Uruguai vai oferecer terceira dose da Pfizer a todos os vacinados com CoronaVac

15:00 - Segundo Ministério da Saúde do país, aplicação será feita de forma escalonada, pelo menos 90 dias após a segunda dose

O Ministério da Saúde Pública do Uruguai anunciou nesta quarta-feira que todos os vacinados contra a Covid-19 com duas doses da CoronaVac poderão receber uma terceira dose do imunizante da Pfizer/BioNTech.

Com base na recomendação da comissão de vacinas que assessora o governo, o Ministério "aprovou o fornecimento de uma terceira dose da vacina contra a Covid-19 a todas as pessoas que receberam o esquema primário com a vacina CoronaVac do laboratório Sinovac", informou em um comunicado.

“Será feito de forma escalonada, com a plataforma da Pfizer, pelo menos 90 dias após o recebimento da segunda dose da vacina CoronaVac”, acrescentou.

No Brasil, o Ministério da Saúde anunciou nesta quarta-feira que encomendou uma pesquisa para analisar a efetividade de uma terceira dose para quem tomou CoronaVac. O estudo é realizado em parceria com a Universidade de Oxford e o resultado deve começar a ficar pronto em novembro. A pesquisa também ajudará a analisar a mistura de doses fabricadas por diferentes laboratórios.

Na terça-feira, o Ministério da Saúde Pública do Uruguai havia anunciado a aprovação de uma terceira e até quarta dose de vacina contra Covid-19 para pessoas com imunossupressão moderada e grave.

Com quase cinco meses de campanha de vacinação, o Uruguai tem 72% de sua população vacinada com pelo menos uma dose contra a a doença, enquanto 61% está com o esquema completo.

Junto com as altas taxas de imunização, o país registra desde junho uma queda acentuada nas infecções, mortes e hospitalizações em unidades de terapia intensiva por Covid-19.

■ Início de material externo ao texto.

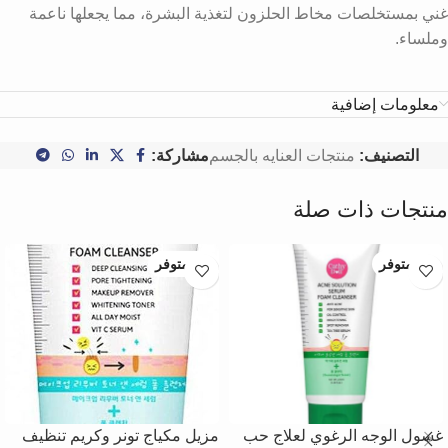
غني بمستخلصات مخاط الحلزون لتغذية البشرة، مما يجعلها ناعمة
وملساء.
معلومات إضافية
التصنيف:
منتجات العنايه بالجسم
مشاركة:
منتجات ذات صلة
غير متوفر
غير متوفر
غسول الوجه الرغوي لعلاج حب
مزيل مكياج تونر وكريم تنظيف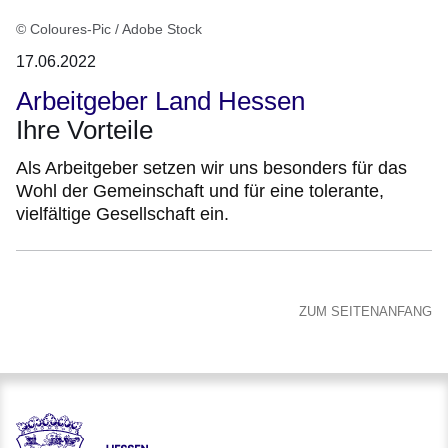
© Coloures-Pic / Adobe Stock
17.06.2022
Arbeitgeber Land Hessen
Ihre Vorteile
Als Arbeitgeber setzen wir uns besonders für das
Wohl der Gemeinschaft und für eine tolerante,
vielfältige Gesellschaft ein.
ZUM SEITENANFANG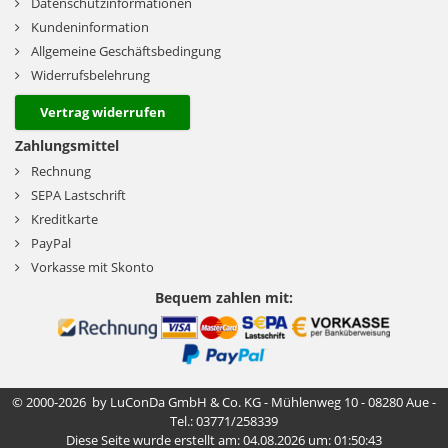
Datenschutzinformationen
Kundeninformation
Allgemeine Geschäftsbedingung
Widerrufsbelehrung
Vertrag widerrufen
Zahlungsmittel
Rechnung
SEPA Lastschrift
Kreditkarte
PayPal
Vorkasse mit Skonto
Bequem zahlen mit:
© 2000-2026 by LuConDa GmbH & Co. KG - Mühlenweg 10 - 08280 Aue -
Tel.: 03771/258339
Diese Seite wurde erstellt am: 04.08.2026 um: 01:50:43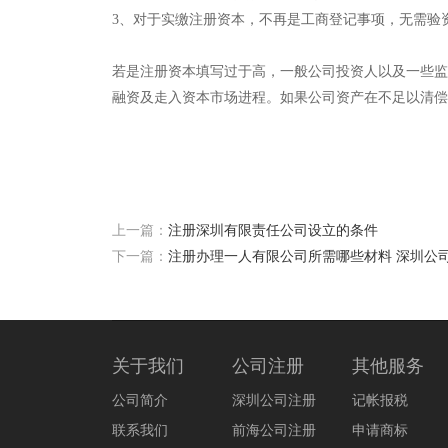
3、对于实缴注册资本，不再是工商登记事项，无需验
若是注册资本填写过于高，一般公司投资人以及一些监
融资及走入资本市场进程。如果公司资产在不足以清偿
上一篇：
注册深圳有限责任公司设立的条件
下一篇：
注册办理一人有限公司所需哪些材料 深圳公
关于我们
公司注册
其他服务
公司简介
深圳公司注册
记帐报税
联系我们
前海公司注册
申请商标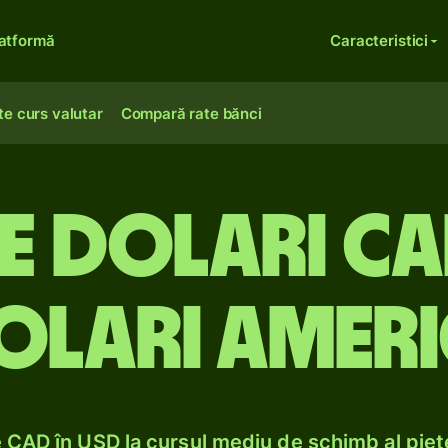
atformă
Caracteristici
te curs valutar
Compară rate bănci
e dolari c
olari amer
CAD în USD la cursul mediu de schimb al pieț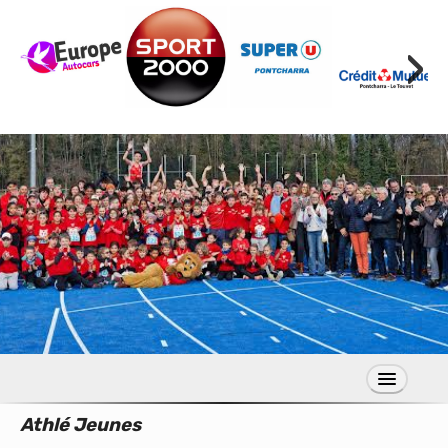
›
Athlé Jeunes
S’inscrire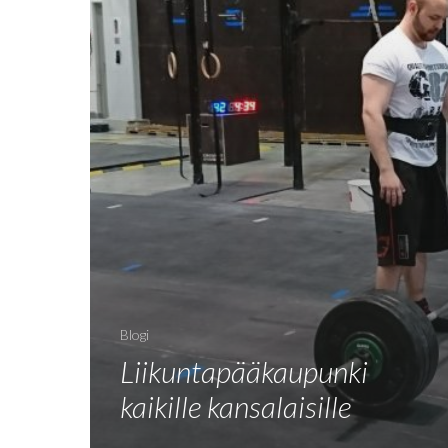
Blogi
Liikuntapääkaupunki
kaikille kansalaisille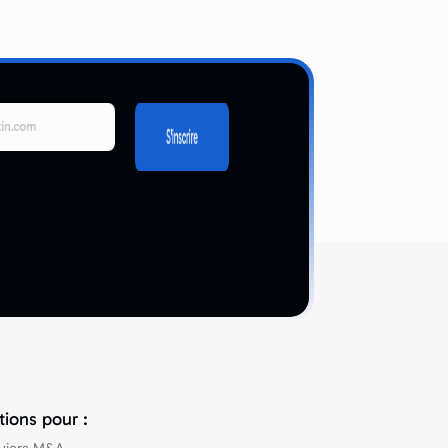
tions pour :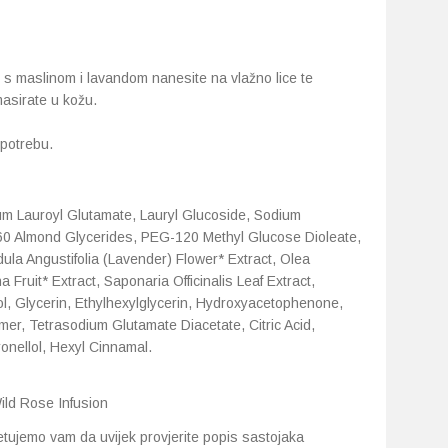
u s maslinom i lavandom nanesite na vlažno lice te
asirate u kožu.
potrebu.
m Lauroyl Glutamate, Lauryl Glucoside, Sodium
0 Almond Glycerides, PEG-120 Methyl Glucose Dioleate,
dula Angustifolia (Lavender) Flower* Extract, Olea
Fruit* Extract, Saponaria Officinalis Leaf Extract,
ol, Glycerin, Ethylhexylglycerin, Hydroxyacetophenone,
mer, Tetrasodium Glutamate Diacetate, Citric Acid,
onellol, Hexyl Cinnamal.
ild Rose Infusion
etujemo vam da uvijek provjerite popis sastojaka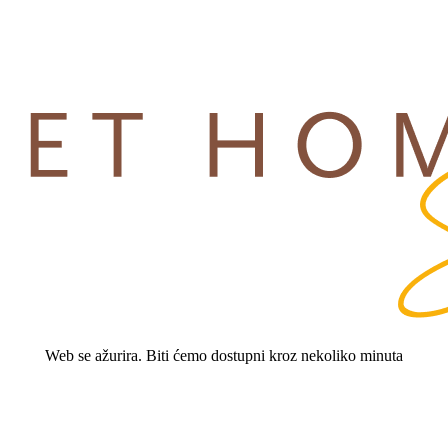
Web se ažurira. Biti ćemo dostupni kroz nekoliko minuta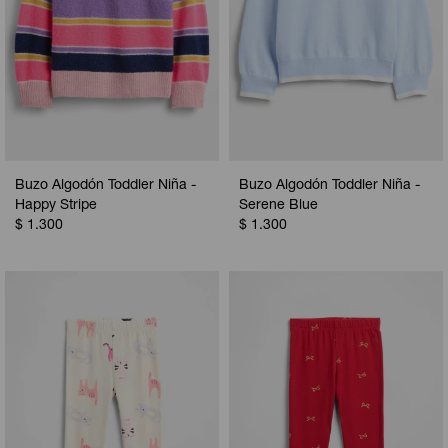
Buzo Algodón Toddler Niña -
Buzo Algodón Toddler Niña -
Happy Stripe
Serene Blue
$
1.300
$
1.300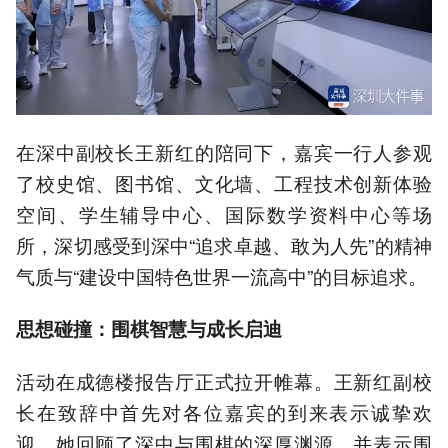
在深中副校长王新红的陪同下，嘉宾一行人参观
了校史馆、图书馆、文化墙、工程技术创新体验
空间、学生辅导中心、国际数学资料中心等场
所，深切感受到深中“追求卓越、敢为人先”的精神
气质与“建设中国特色世界一流高中”的目标追求。
思想碰撞：围棋智慧与成长启迪
活动在成德楼报告厅正式拉开帷幕。王新红副校
长在致辞中首先对各位嘉宾的到来表示诚挚欢
迎。她回顾了深中与围棋的深厚渊源，并表示围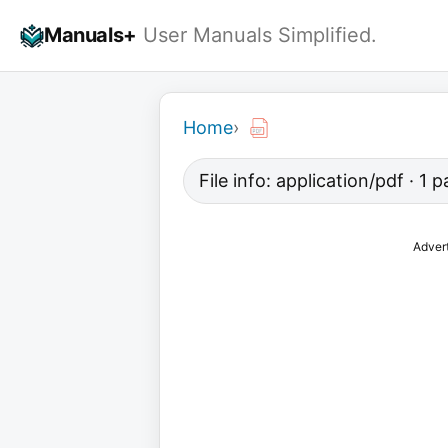
Skip
Manuals+
User Manuals Simplified.
to
content
Home
›
File info: application/pdf · 1
Adver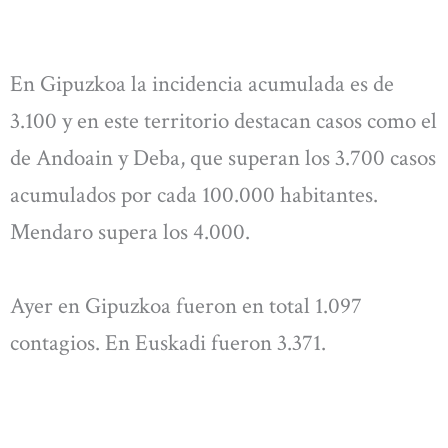
En Gipuzkoa la incidencia acumulada es de
3.100 y en este territorio destacan casos como el
de Andoain y Deba, que superan los 3.700 casos
acumulados por cada 100.000 habitantes.
Mendaro supera los 4.000.
Ayer en Gipuzkoa fueron en total 1.097
contagios. En Euskadi fueron 3.371.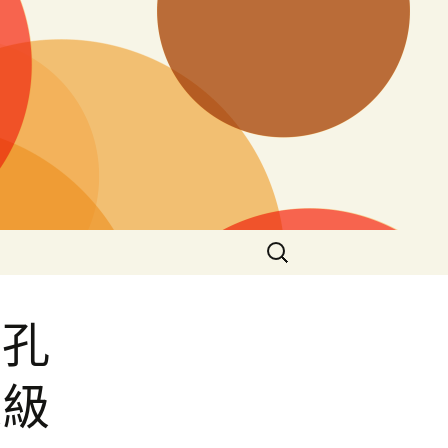
搜
尋
關
鍵
！孔
字:
家級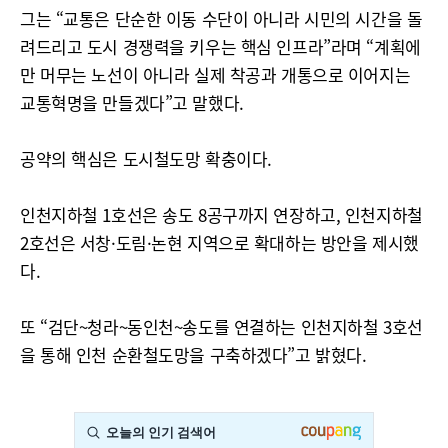
그는 “교통은 단순한 이동 수단이 아니라 시민의 시간을 돌
려드리고 도시 경쟁력을 키우는 핵심 인프라”라며 “계획에
만 머무는 노선이 아니라 실제 착공과 개통으로 이어지는
교통혁명을 만들겠다”고 말했다.
공약의 핵심은 도시철도망 확충이다.
인천지하철 1호선은 송도 8공구까지 연장하고, 인천지하철
2호선은 서창·도림·논현 지역으로 확대하는 방안을 제시했
다.
또 “검단~청라~동인천~송도를 연결하는 인천지하철 3호선
을 통해 인천 순환철도망을 구축하겠다”고 밝혔다.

O país de 3,5 milhões de habitantes registrava 2.404 casos ativos até quarta-feira, uma queda acentuada em relação ao pico alcançado no final de maio, quando chegou a ter cerca de 37 mil pessoas com a doença.

Da mesma forma, após se manter por várias semanas como a nação com mais mortes diárias em relação à sua população, nos últimos sete dias o país registrou em média seis mortes diárias pela doença.